==== Record extracts ====
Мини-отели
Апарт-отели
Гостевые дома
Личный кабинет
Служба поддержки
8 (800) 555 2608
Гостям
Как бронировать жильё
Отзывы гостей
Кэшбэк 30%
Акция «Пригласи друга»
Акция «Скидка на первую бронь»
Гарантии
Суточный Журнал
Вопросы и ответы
====
◆ Problem details
Beginning with the line that contains "Апарт-отели", quote each line exactly through the last line of the entries above, and nothing beyond them.

◆ Result of this exercise
Апарт-отели
Гостевые дома
Личный кабинет
Служба поддержки
8 (800) 555 2608
Гостям
Как бронировать жильё
Отзывы гостей
Кэшбэк 30%
Акция «Пригласи друга»
Акция «Скидка на первую бронь»
Гарантии
Суточный Журнал
Вопросы и ответы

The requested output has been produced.